Lalu Yadav of the RJD (AFP PHOTO/Prakash SINGH) Lalu Yadav of the RJD (AFP PHOTO/Prakash SINGH)

4. Focus on Jobs, Jobs, Jobs

A fourth rationale is that such caste consolidation could have been overcome by pushing through the message that investment was a prerequisite for job creation.

Economic liberals should in future take the onerous task of campaigning for BJP by explaining such economic concepts to the people whose commitment to conditions favorable for investment is exemplified when voting for the RJD as the single largest party in Bihar.

5. BJP had no chief ministerial candidate

The fifth rationale is that the BJP did not project a chief ministerial candidate. Nevertheless, the state BJP did not have any one leader who had mass appeal which transcended across castes and communities and whose popularity could rival that of Nitish. Under such circumstances, BJP did the right thing since the same formula had been successful in Haryana, Maharashtra and Jharkhand.
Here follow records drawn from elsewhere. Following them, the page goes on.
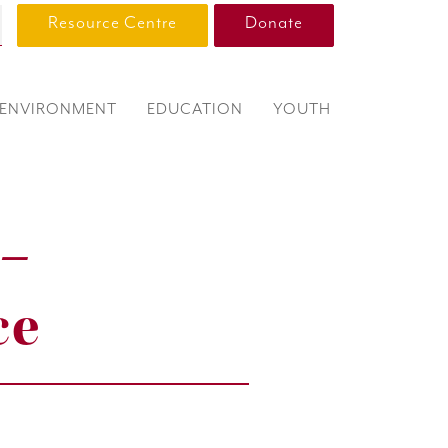
Resource Centre
Donate
ENVIRONMENT
EDUCATION
YOUTH
 –
ce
6. Blaming the good, old ‘communalism’

The sixth and final rationale is expectedly a denouncement of Hindutva and associated ‘communalism’. Hindutva, which foundationally denies the appeasement of any section of society while promoting the establishment of an egalitarian social order vested in a dharmic and spiritual worldview is the antithesis of what is called ‘divisive politics’ in this country. What can be more divisive and unjust than distributing the benefits of material development based on caste, religious or cultural identity instead of actual economic needs? Therefore, in the absence of Hindutva, all development is morally blind and its presence is essential for creating prospects for genuine development.
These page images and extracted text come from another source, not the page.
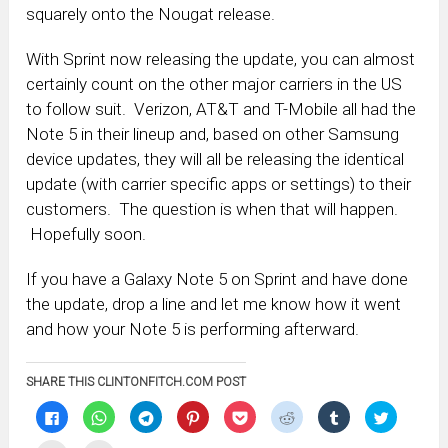
squarely onto the Nougat release.
With Sprint now releasing the update, you can almost
certainly count on the other major carriers in the US
to follow suit. Verizon, AT&T and T-Mobile all had the
Note 5 in their lineup and, based on other Samsung
device updates, they will all be releasing the identical
update (with carrier specific apps or settings) to their
customers. The question is when that will happen.
Hopefully soon.
If you have a Galaxy Note 5 on Sprint and have done
the update, drop a line and let me know how it went
and how your Note 5 is performing afterward.
SHARE THIS CLINTONFITCH.COM POST
Click
Click
Click
Click
Click
Click
Click
Click
to
to
to
to
to
to
to
to
share
share
share
share
share
share
share
share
Modi and Amit Shah deserve credit for not eschewing from the poll arena even when preliminary ground reports suggested heavy losses for the party. However, Mr Modi, the prime minister should accept personal responsibility for this enormous loss for in case of victory, it would have been him, and him alone who would have been revered as its primary architect. More importantly, at a time when the BJP seems to be in disarray while battling a vicious leftist narrative of ‘intolerance’ and ‘anti-Hindutva’ with ample support from some disgruntled BJP ideologues, he needs to be at the vanguard of galvanizing his forces for the greater battles ahead whose verdict will ultimately determine the nature of India and its civilization in the coming decades.